I assume you need to have an evaluation function anyway, and regardless of the search you use, the evaluation function is where most of the work is likely to go. The min-max algorithm with pruning is itself very simple to implement, something you can probably do in an hour or two and much of the infrastructure work like board state storage, evaluation, move generation, is likely going to be the same regardless of the search you settle on.

Answer 5

The basic idea of a chess AI is to make a list of all possible moves from the currently estimated best move, then to rate them and to repeat the process. It drops those with too little chance as they won't be taken (or can be assumed not to be taken as they do not appear to give an advantage).
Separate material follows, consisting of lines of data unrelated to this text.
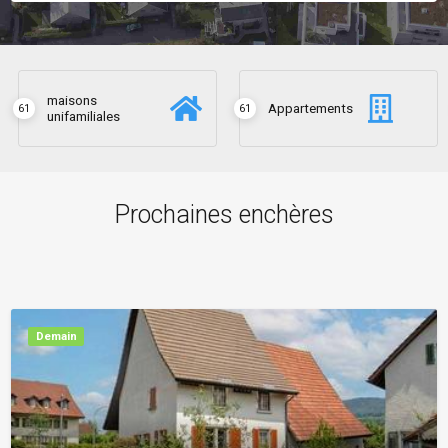
maisons
Appartements
61
61
unifamiliales
Prochaines enchères
Demain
The basic idea requires you to make a list of all possible moves, and to repeat that process for all those moves etc. This is possible in chess (where the list of likely next moves is effectively enumerable; a starting chess board has 20 possible moves) and up to a point for other things such as backgammon, checkers and solving a Rubik's cube.

If I take a simple turn-based game (Civilization 2) as an example, each of your guys can move to a total of 8 squares (or 24) in a single turn. If you have 10 guys (which isn't a lot, you typically have more by the time it starts to get somewhat interesting) the total number of possible "moves" from the current state (so a single level) is already 8^10 or about 4 billion. Even if you prune 99.99% of those, you still can't go deep on the tree as the number of possible moves explodes really quickly.

Add to that that the game is a bit like the Rubik's cube problem, where you only see progress after some 10 or 12 moves, the problem explodes to a point where the advantages of a standard min/max are only prevalent at a memory capacity of more than your typical computer will have.

In other words, the strategies it will find will be reproducible but bad.

For the actual problem, how to make a decent AI, I would go in the direction of basically steered random movement (move each guy with a bit of basic intelligence), evaluation and tuning. Do this in parallel for 100 or 1000 different ones and pick the one that ends up being the best. You can feedback the results from this into the original intelligent steering to tune it again. A bit like monte-carlo simulation.

Answer 6

The winner of the 2011 Google AI challenge used min-max (of depth 1). Another top contestant used random sampling. This contestant mentioned that a mix of min-max and random sampling, which is basically what I described in my question, performed poorly. This settles it, I guess.

On the other hand, it does show it's possible to use min-max in large games. It seems it was however necessary to limit it to small-ish groups of ants, working with the full set of all ants would have probably been too slow. Another interesting observation is that a depth of 1 was enough. We (humans) have become pretty good at playing chess, and an AI for this game needs much deeper search trees to be challenging. New more complex games haven't been played and studied for so long, and dumber AIs may have sufficient entertainment value.